Воскресение предков зависит от нас.
Ф. Достоевский
Блестит на солнце пушистый газон. Трава такая, что уронишь чашку — она только подпрыгнет. Две большие яркие пачки газонных семян подарил мой однофамилец Димитриус.
Голландская трава, подаренная греком, живущим в Швеции, густо растет на земле бывшего Великого княжества Финляндского, и русский человек со странной фамилией Каралис раз в неделю косит ее американской бензокосилкой «Джонсеред». На русском человеке японская кепка-бейсболка с надписью «Honda», болгарская майка с гербом британского университета, шорты с лейблом «Universal», пошитые в России, а на слегка кривоватых ногах — синие китайские кроссовки и длинные белые носки государства Беларусь.
Конвергенция, о которой мечтали либералы, спустилась на нашу грешную (или святую?) землю.
Я все никак не могу понять, какая у нас земля — грешная или святая? В одних газетах пишут, что земля наша грешная, и мы виноваты перед всем человечеством; в других — святая, и что, дескать, только у нас еще теплятся истинные ростки гуманизма, которые со временем покажут всей планете настоящую кузькину мать. Никак журналисты и философы не придут к единой точке зрения. Что говорить про нас — простых смертных.
А я считаю, что земля как земля, — нам ли быть в печали?
Я прохаживаюсь по каменным плиткам дорожки, рассекающей газонное поле, обещаю собаке поиграть с ней чуть позже и пытаюсь думать о нескольких вещах сразу. Думается не ахти как.
В голову лезут и письма из архивов, привезенные женой из города, и недавний разговор со старшей сестрой, касающийся происхождения нашей семьи, и размышления, что будет завтра, если господин Колыванов в очередной раз произнесет: «Повторяю, вы должны мне двадцать тысяч зеленых!»
Может, убить его, к чертовой матери, из пневматического ружья точным попаданием в глаз отравленной пулей, и все проблемы улягутся? Сколько можно страдать из-за общественных дел и ждать, когда бандиты сделают тебе какую-нибудь серьезную бяку?
Надо работать на опережение.
Наловить в районе старого финского кладбища гадюк, дать им накусать стеклянную планочку, помазать свинцовую пульку ядом, и потом этой пулькой — прямо в бесстыжий глаз Колыванова. Ты хотел получить с бедных писателей двадцать тысяч долларов? Получи и распишись, пока еще вторым глазом видишь! Бабах! Колыванов падает замертво, я вызываю милицию и объясняю, что… Н-да… И что я им объясняю? Что стрелял для спортивного интереса отравленными пульками по мишени, но тут вбежал вымогатель Колыванов и подставил под выстрел свой бесстыжий глаз?

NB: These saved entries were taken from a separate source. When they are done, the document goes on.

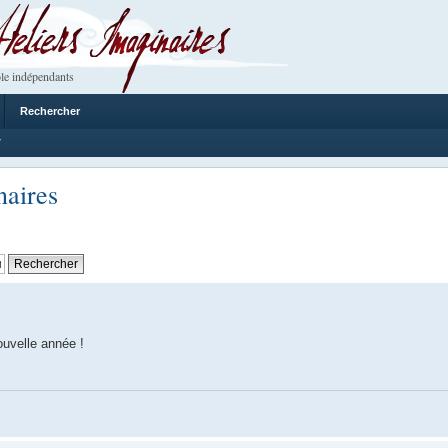
 Imaginaires
le indépendants
Rechercher
7
naires
ouvelle année !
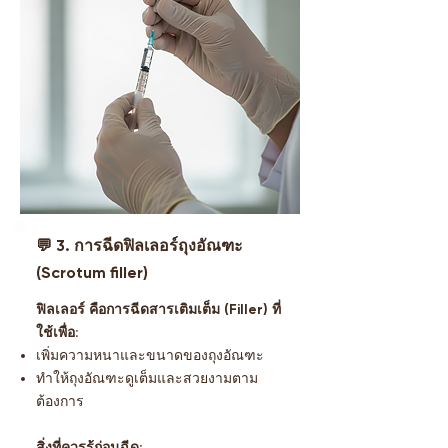
💬 3. การฉีดฟิลเลอร์ถุงอัณฑะ
(Scrotum filler)
ฟิลเลอร์ คือการฉีดสารเติมเต็ม (Filler) ที่
ใช้เพื่อ:
เพิ่มความหนาและขนาดของถุงอัณฑะ
ทำให้ถุงอัณฑะดูเต็มและสวยงามตาม
ต้องการ
สิ่งที่ควรรู้ก่อนฉีด:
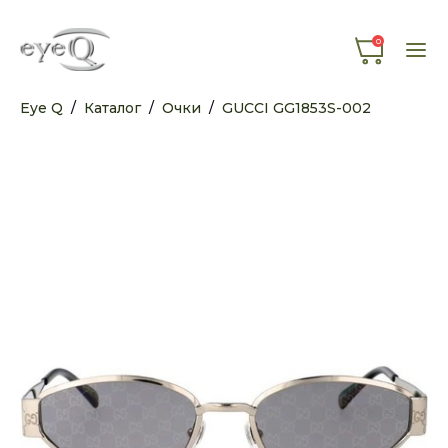
0
Eye Q
/
Каталог
/
Очки
/
GUCCI GG1853S-002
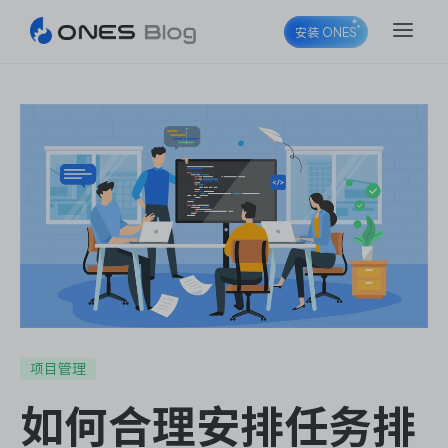
安装 ONES
ONES Project
ONES Wiki
ONES Desk
项目管理
如何合理安排任务排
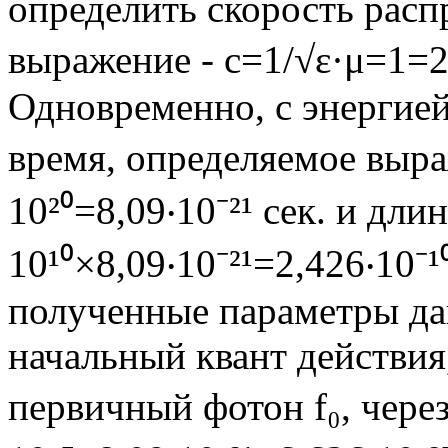
определить скорость рас
выражение - с=1/√ε·μ=1=2,
Одновременно, с энергией
время, определяемое выра
10²⁰=8,09‧10⁻²¹ сек. и дл
10¹⁰×8,09‧10⁻²¹=2,426‧10⁻¹
полученные параметры да
начальный квант действия
первичный фотон f₀, чере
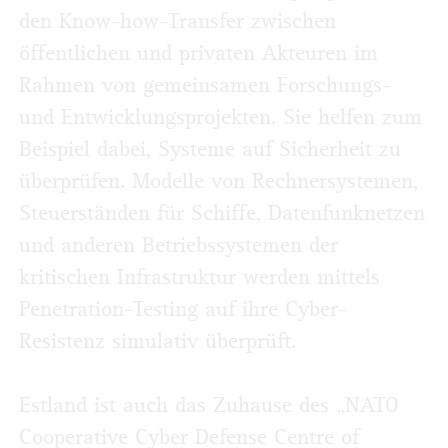
den Know-how-Transfer zwischen
öffentlichen und privaten Akteuren im
Rahmen von gemeinsamen Forschungs-
und Entwicklungsprojekten. Sie helfen zum
Beispiel dabei, Systeme auf Sicherheit zu
überprüfen. Modelle von Rechnersystemen,
Steuerständen für Schiffe, Datenfunknetzen
und anderen Betriebssystemen der
kritischen Infrastruktur werden mittels
Penetration-Testing auf ihre Cyber-
Resistenz simulativ überprüft.
Estland ist auch das Zuhause des „NATO
Cooperative Cyber Defense Centre of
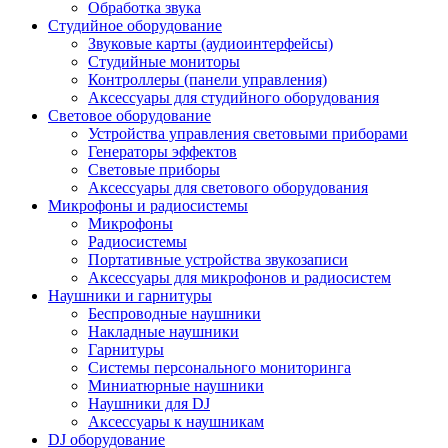
Обработка звука
Студийное оборудование
Звуковые карты (аудиоинтерфейсы)
Студийные мониторы
Контроллеры (панели управления)
Аксессуары для студийного оборудования
Световое оборудование
Устройства управления световыми приборами
Генераторы эффектов
Световые приборы
Аксессуары для светового оборудования
Микрофоны и радиосистемы
Микрофоны
Радиосистемы
Портативные устройства звукозаписи
Аксессуары для микрофонов и радиосистем
Наушники и гарнитуры
Беспроводные наушники
Накладные наушники
Гарнитуры
Системы персонального мониторинга
Миниатюрные наушники
Наушники для DJ
Аксессуары к наушникам
DJ оборудование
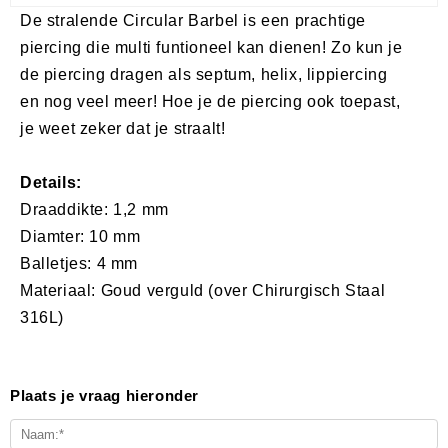
De stralende Circular Barbel is een prachtige
piercing die multi funtioneel kan dienen! Zo kun je
de piercing dragen als septum, helix, lippiercing
en nog veel meer! Hoe je de piercing ook toepast,
je weet zeker dat je straalt!
Details:
Draaddikte: 1,2 mm
Diamter: 10 mm
Balletjes: 4 mm
Materiaal: Goud verguld (over Chirurgisch Staal
316L)
Plaats je vraag hieronder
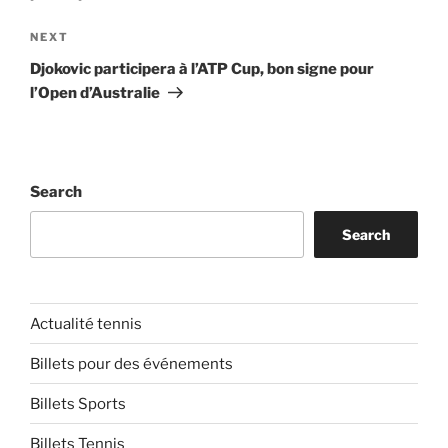
Next
NEXT
Post
Djokovic participera à l’ATP Cup, bon signe pour
l’Open d’Australie
Search
Search
Actualité tennis
Billets pour des événements
Billets Sports
Billets Tennis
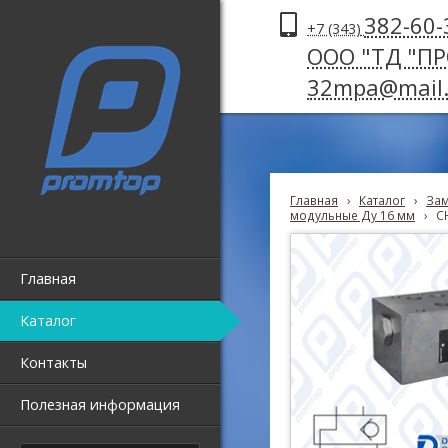
382-60-
+7 (343)
ООО "ТД "П
32mpa@mail.
Главная
›
Каталог
›
Зам
модульные Ду 16 мм
›
C
Главная
Каталог
Контакты
Полезная информация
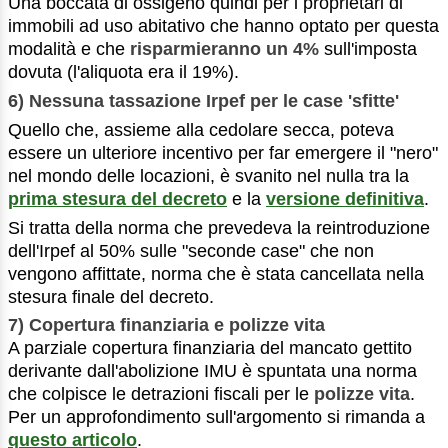
Una boccata di ossigeno quindi per i proprietari di
immobili ad uso abitativo che hanno optato per questa
modalità e che
risparmieranno un 4%
sull'imposta
dovuta (l'aliquota era il 19%).
6) Nessuna tassazione Irpef per le case 'sfitte'
Quello che, assieme alla cedolare secca, poteva
essere un ulteriore incentivo per far emergere il "nero"
nel mondo delle locazioni, è svanito nel nulla tra la
prima stesura del decreto
e la
versione definitiva
.
Si tratta della norma che prevedeva la reintroduzione
dell'Irpef
al 50%
sulle "seconde case" che non
vengono affittate, norma che è stata cancellata nella
stesura finale del decreto.
7) Copertura finanziaria e polizze vita
A parziale copertura finanziaria del mancato gettito
derivante dall'abolizione IMU è spuntata una norma
che colpisce le detrazioni fiscali per le
polizze vita
.
Per un approfondimento sull'argomento si rimanda a
questo articolo
.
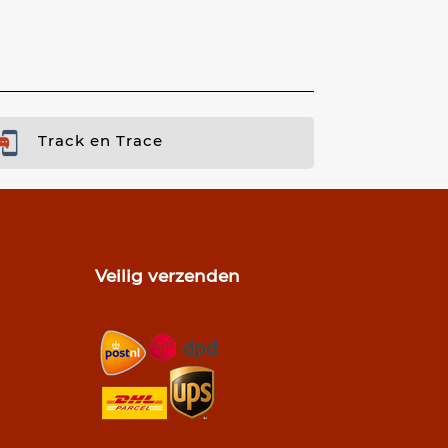
Track en Trace
Veilig verzenden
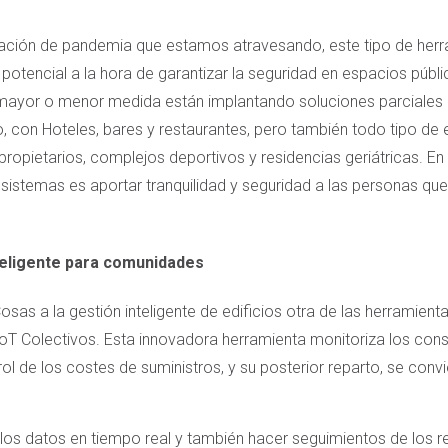
situación de pandemia que estamos atravesando, este tipo de h
potencial a la hora de garantizar la seguridad en espacios públi
mayor o menor medida están implantando soluciones parciales o
, con Hoteles, bares y restaurantes, pero también todo tipo de ed
opietarios, complejos deportivos y residencias geriátricas. En de
 sistemas es aportar tranquilidad y seguridad a las personas que
nteligente para comunidades
Cosas a la gestión inteligente de edificios otra de las herramient
IoT Colectivos. Esta innovadora herramienta monitoriza los co
rol de los costes de suministros, y su posterior reparto, se convi
 los datos en tiempo real y también hacer seguimientos de los re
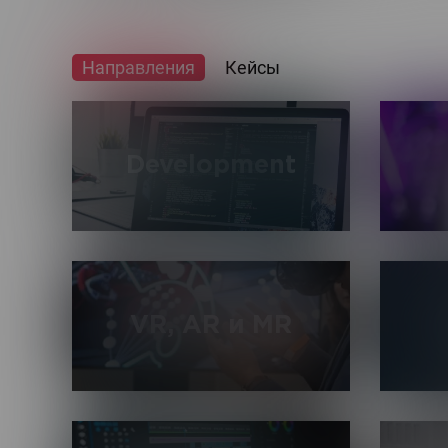
Направления
Кейсы
Development
Разработка высоконагруженных и
Разраб
масштабируемых сервисов на основе
натив
современного стека технологий, а
моби
также дальнейшее сопровождение и
Android
VR, AR и MR
развитие сайтов и приложений.
Рабо
Создание виртуальной, дополненной и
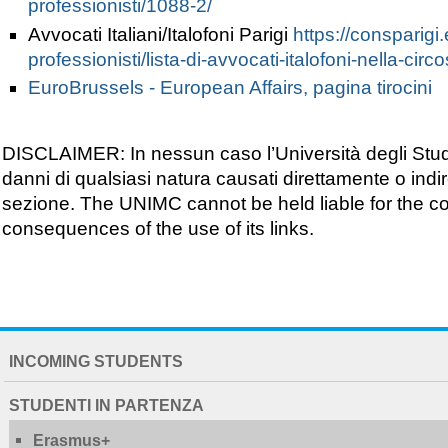
professionisti/1088-2/
Avvocati Italiani/Italofoni Parigi
https://consparigi.es
professionisti/lista-di-avvocati-italofoni-nella-circ
EuroBrussels - European Affairs, pagina tirocini
DISCLAIMER: In nessun caso l’Università degli Studi
danni di qualsiasi natura causati direttamente o indir
sezione. The UNIMC cannot be held liable for the cont
consequences of the use of its links.
NAVIGATION
INCOMING STUDENTS
EXTENDED
STUDENTI IN PARTENZA
Erasmus+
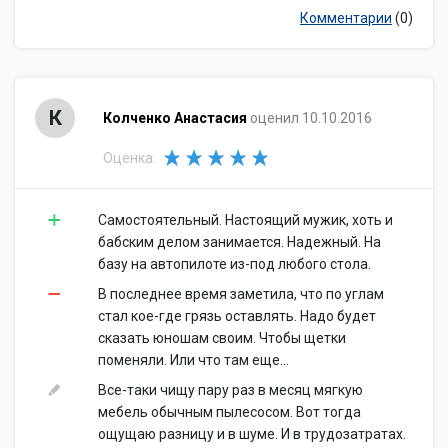
Комментарии
(0)
К
Колченко Анастасия
оценил 10.10.2016
Оценка:
Самостоятельный. Настоящий мужик, хоть и
бабским делом занимается. Надежный. На
базу на автопилоте из-под любого стола.
В последнее время заметила, что по углам
стал кое-где грязь оставлять. Надо будет
сказать юношам своим. Чтобы щетки
поменяли. Или что там еще...
Все-таки чищу пару раз в месяц мягкую
мебель обычным пылесосом. Вот тогда
ощущаю разницу и в шуме. И в трудозатратах.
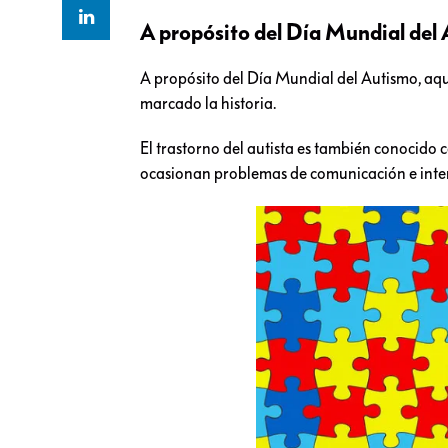
A propósito del Día Mundial del 
A propósito del Día Mundial del Autismo, aq
marcado la historia.
El trastorno del autista es también conocido 
ocasionan problemas de comunicación e inter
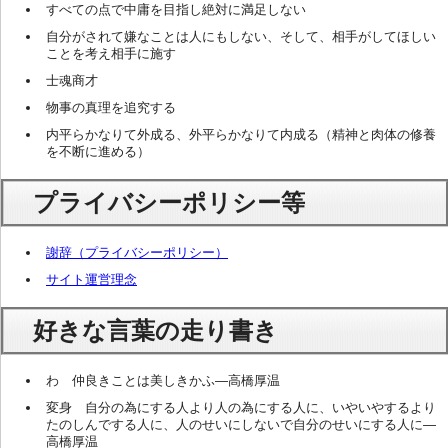
すべての点で中庸を目指し絶対に満足しない
自分がされて嫌なことは人にもしない、そして、相手がしてほしい
ことを考え相手に施す
士魂商才
物事の真理を追究する
内平らかなりて外成る、外平らかなりて内成る（精神と肉体の修養
を不断に進める）
プライバシーポリシー等
謝辞（プライバシーポリシー）
サイト運営理念
好きな言葉の走り書き
わ 仲良きことは美しきかふ―高橋厚温
変身 自分の為にする人より人の為にする人に、いやいやするより
たのしんでする人に、人のせいにしないで自分のせいにする人に―
高橋厚温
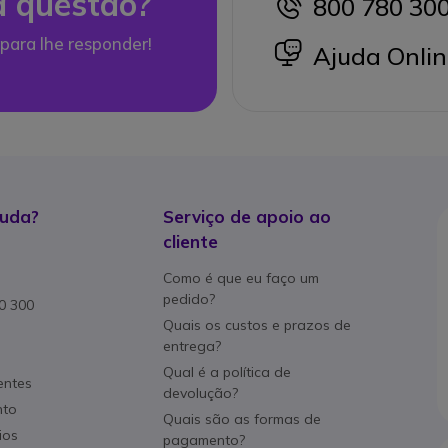
 questão?
800 780 30
icon
para lhe responder!
icon
Ajuda Onlin
juda?
Serviço de apoio ao
cliente
Como é que eu faço um
pedido?
80 300
Quais os custos e prazos de
entrega?
Qual é a política de
entes
devolução?
nto
Quais são as formas de
ios
pagamento?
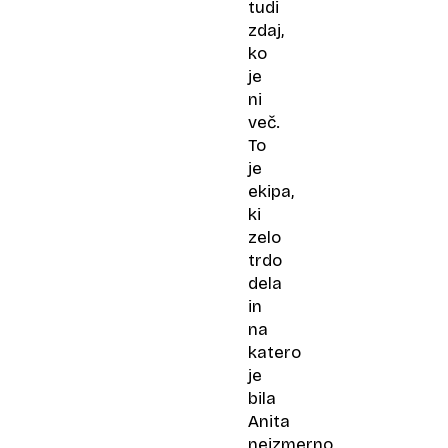
tudi
zdaj,
ko
je
ni
več.
To
je
ekipa,
ki
zelo
trdo
dela
in
na
katero
je
bila
Anita
neizmerno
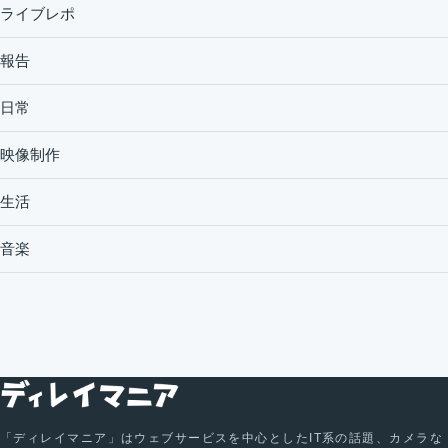
ライブレポ
報告
日常
映像制作
生活
音楽
「ディレイマニア」はウェブサービスを中心としたIT系の話題、カメラな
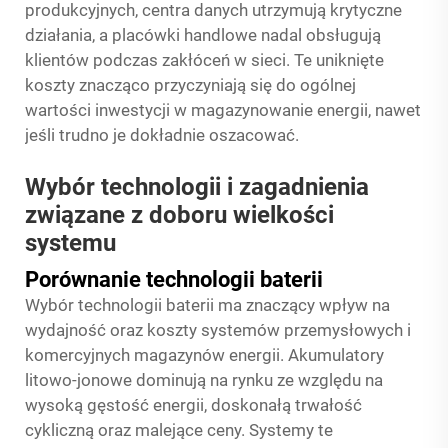
produkcyjnych, centra danych utrzymują krytyczne
działania, a placówki handlowe nadal obsługują
klientów podczas zakłóceń w sieci. Te uniknięte
koszty znacząco przyczyniają się do ogólnej
wartości inwestycji w magazynowanie energii, nawet
jeśli trudno je dokładnie oszacować.
Wybór technologii i zagadnienia
związane z doboru wielkości
systemu
Porównanie technologii baterii
Wybór technologii baterii ma znaczący wpływ na
wydajność oraz koszty systemów przemysłowych i
komercyjnych magazynów energii. Akumulatory
litowo-jonowe dominują na rynku ze względu na
wysoką gęstość energii, doskonałą trwałość
cykliczną oraz malejące ceny. Systemy te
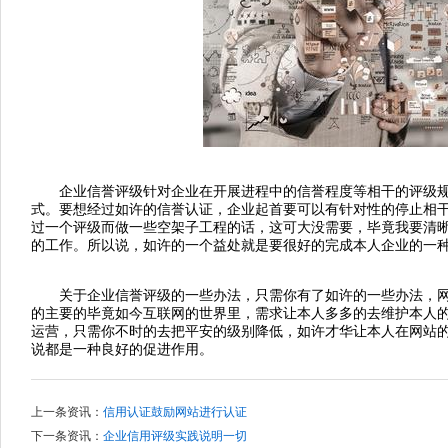
企业信誉评级针对企业在开展进程中的信誉程度等相干的评级规
式。要想经过如许的信誉认证，企业起首要可以有针对性的停止相
过一个评级而做一些空架子工程的话，这可大没需要，毕竟我要清
的工作。所以说，如许的一个益处就是要很好的完成本人企业的一
关于企业信誉评级的一些办法，只需你有了如许的一些办法，网
的主要的毕竟如今互联网的世界里，需求让本人多多的去维护本人
运营，只需你不时的去把平安的级别降低，如许才华让本人在网站
说都是一种良好的促进作用。
上一条资讯：
信用认证鼓励网站进行认证
下一条资讯：
企业信用评级实践说明一切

Пневматическое ружье, похожее на десантный автомат с укороченным вороненым стволом, я купил на всякий случай.
Вид у ружья был столь лихой и устрашающий, словно оно стреляло не одиночными пульками-дробинками, а могло строчить до бесконечности и бить снайперскими ударами при помощи оптического прицела — мушка, взятая в кольцо цилиндрика, придавала ружью вид особо точного оружия. Ружье считалось спортивным оружием, но из него можно было пробить навылет консервную банку или разнести пивную бутылку на расстоянии ее видимости. После выстрела из ствола взвивался приятный дымок от сгоревшей ружейной смазки, и, казалось, этот снайперский автомат стреляет настоящими пороховыми патронами. Приятная тяжесть оружия в руке, о которой писал Хемингуэй…
Странно реагировала на ружье Юджи. Едва я брал его в руки, она начинала скалиться, метаться вокруг меня, отрывисто гавкать и пыталась укусить вороненую трубку ствола. Она словно просила оставить ружье в покое, а когда я его вскидывал и целился, взвывала, как по покойнику. Странно…
Раньше она никогда не видела оружия, кроме игрушечного, с которым сын в детстве бегал по квартире. Что это? Генетическая память служебной собаки?
В собачьей школе, куда я водил Юджи, мы до задержания вооруженного человека не дошли — у нее началась пустовка, взбесившая всех кобелей в группе, и нас попросили сидеть дома. Но что удивительно: после моего первого пробного выстрела из ружья, она стала облаивать пахнущую теплым маслом железяку, словно хорошо знала, для чего она предназначена, и просила меня не шутить с этим опасным предметом.
Современные немецкие овчарки, завезенные к нам из Западной Европы, — особые собачки. С блестящей родословной, красивые в своем чепрачном окрасе, умноглазые — они выводились для охраны домов, дач, складов, ферм, и в их задачу входило засечь своими длинными торчащими ушами-локаторами, горящими глазами и влажными ноздрями чужака, приблизившегося к забору. Обнаружить его и облаять. Напугать своим хрипящим лаем, вставшей дыбом шерстью, остановить или прогнать.